Amazon S3

Set up monitoring of your raw files stored in AWS S3 including S3 tables using Apache Iceberg

Reading S3 Files from Snowflake

Overview

Metaplane can monitor your S3 data by querying through Snowflake's secure integration with AWS. This guide walks you through setting up the connection and querying your S3 data, using a storage integration to manage access credentials securely.

Prerequisites

Before beginning, ensure you have:

  • Administrator access to both Snowflake and AWS
  • The S3 bucket containing your data files
  • Appropriate permissions to create IAM roles in AWS
  • The necessary Snowflake privileges to create storage integrations and external tables

Connect Snowflake to AWS

Configure AWS IAM Role

First, create an IAM role that Snowflake can assume to access your S3 bucket. Full details can be found in Snowflake's documentation.

  1. Create a new IAM role in AWS with a trust relationship to Snowflake's account. You'll need to obtain Snowflake's AWS account ID and external ID after creating the storage integration in the next phase. For now, create a role with the following S3 permissions:
{
    "Version": "2012-10-17",
    "Statement": [
        {
            "Effect": "Allow",
            "Action": [
                "s3:GetObject",
                "s3:GetObjectVersion"
            ],
            "Resource": "arn:aws:s3:::your-bucket-name/*"
        },
        {
            "Effect": "Allow",
            "Action": "s3:ListBucket",
            "Resource": "arn:aws:s3:::your-bucket-name"
        }
    ]
}

Create Snowflake Storage Integration

Create a storage integration object in Snowflake that securely stores the AWS credentials:

CREATE STORAGE INTEGRATION s3_integration
  TYPE = EXTERNAL_STAGE
  STORAGE_PROVIDER = S3
  ENABLED = TRUE
  STORAGE_AWS_ROLE_ARN = 'arn:aws:iam::001234567890:role/your-role-name'
  STORAGE_ALLOWED_LOCATIONS = ('s3://your-bucket-name/');

After creating the integration, retrieve the AWS IAM user and external ID:

DESC STORAGE INTEGRATION s3_integration;

Return to AWS and update your IAM role's trust relationship with these values.

Create External Stage

With the integration in place, create an external stage that points to your S3 location:

CREATE STAGE my_s3_stage
  STORAGE_INTEGRATION = s3_integration
  URL = 's3://your-bucket-name/path/'
  FILE_FORMAT = (TYPE = CSV);  -- Adjust format as needed

Create External Table

Now you can create an external table to read files directly from S3 using Snowflake. Set the file format to make the raw data queryable in Snowflake:

CREATE FILE FORMAT my_csv_format
    TYPE = CSV
    SKIP_HEADER = 1
    FIELD_DELIMITER = ','
    TRIM_SPACE = TRUE;

CREATE EXTERNAL TABLE my_s3_table
		LOCATION = @my_s3_stage/your_file.csv
    FILE_FORMAT = my_csv_format

Grant Metaplane access to query External Tables

Metaplane's standard permissions cover newly created External Tables, so no additional permissions need to be granted. The permissions controlling this are:

grant SELECT on all external tables in schema [your_schema] to [your_role];  
grant SELECT on future external tables in schema [your_schema] to [your_role];

When Metaplane next syncs with Snowflake, find your external tables in your entity tree. Verify this worked by running a SELECT command on the external table within Snowflake as the Metaplane role.

Common Considerations

  1. Performance: When querying large files, consider using Snowflake's COPY command to load the data into a table first, rather than querying it directly.

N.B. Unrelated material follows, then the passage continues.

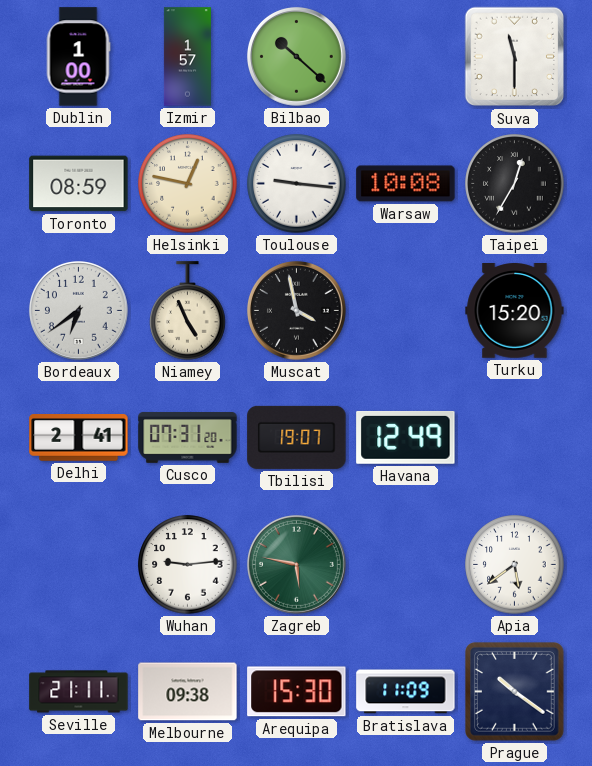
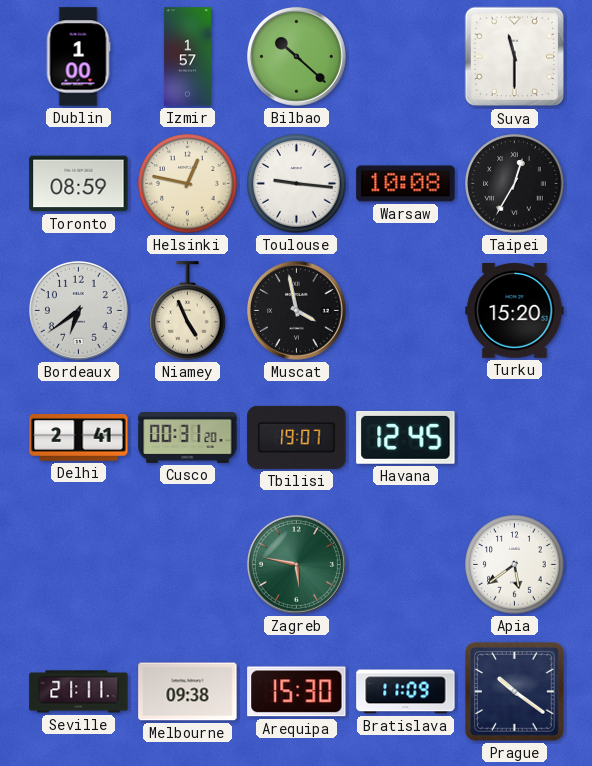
Cusco: 07:31 -> 00:31
Havana: 12:49 -> 12:45
Wuhan: 9:14 -> none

  2. File Formats: While the examples use CSV, Snowflake supports multiple file formats including JSON, Parquet, and Avro. Adjust the file format specifications accordingly.

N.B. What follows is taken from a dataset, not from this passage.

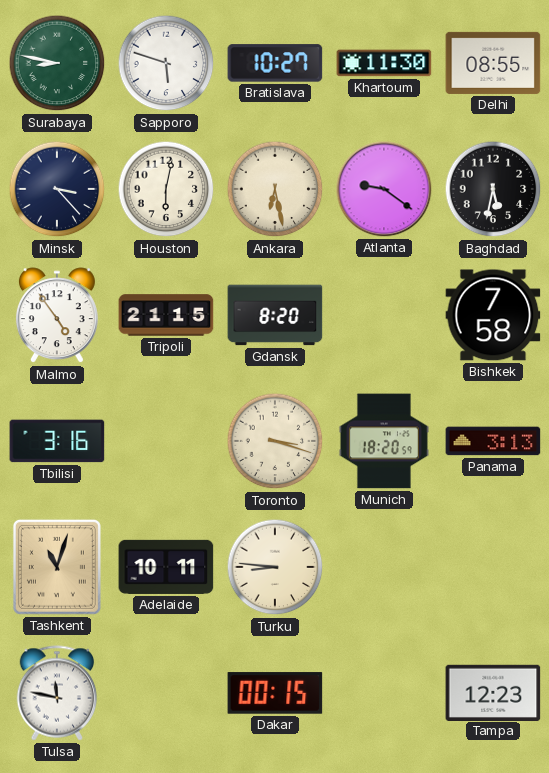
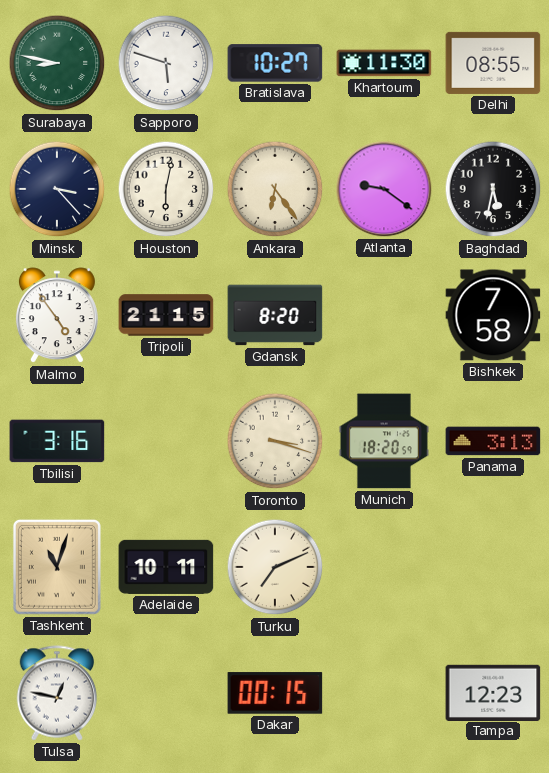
Ankara: 6:28 -> 6:24
Turku: 8:46 -> 7:11
Tulsa: 11:47 -> 12:47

  3. Error Handling: If your queries fail, verify:

    • The storage integration has correct permissions
    • The AWS IAM role trust relationship is properly configured
    • File paths and formats match your data exactly
  4. Security: Always follow the principle of least privilege when setting up IAM roles and Snowflake permissions. Grant access only to the specific S3 paths needed.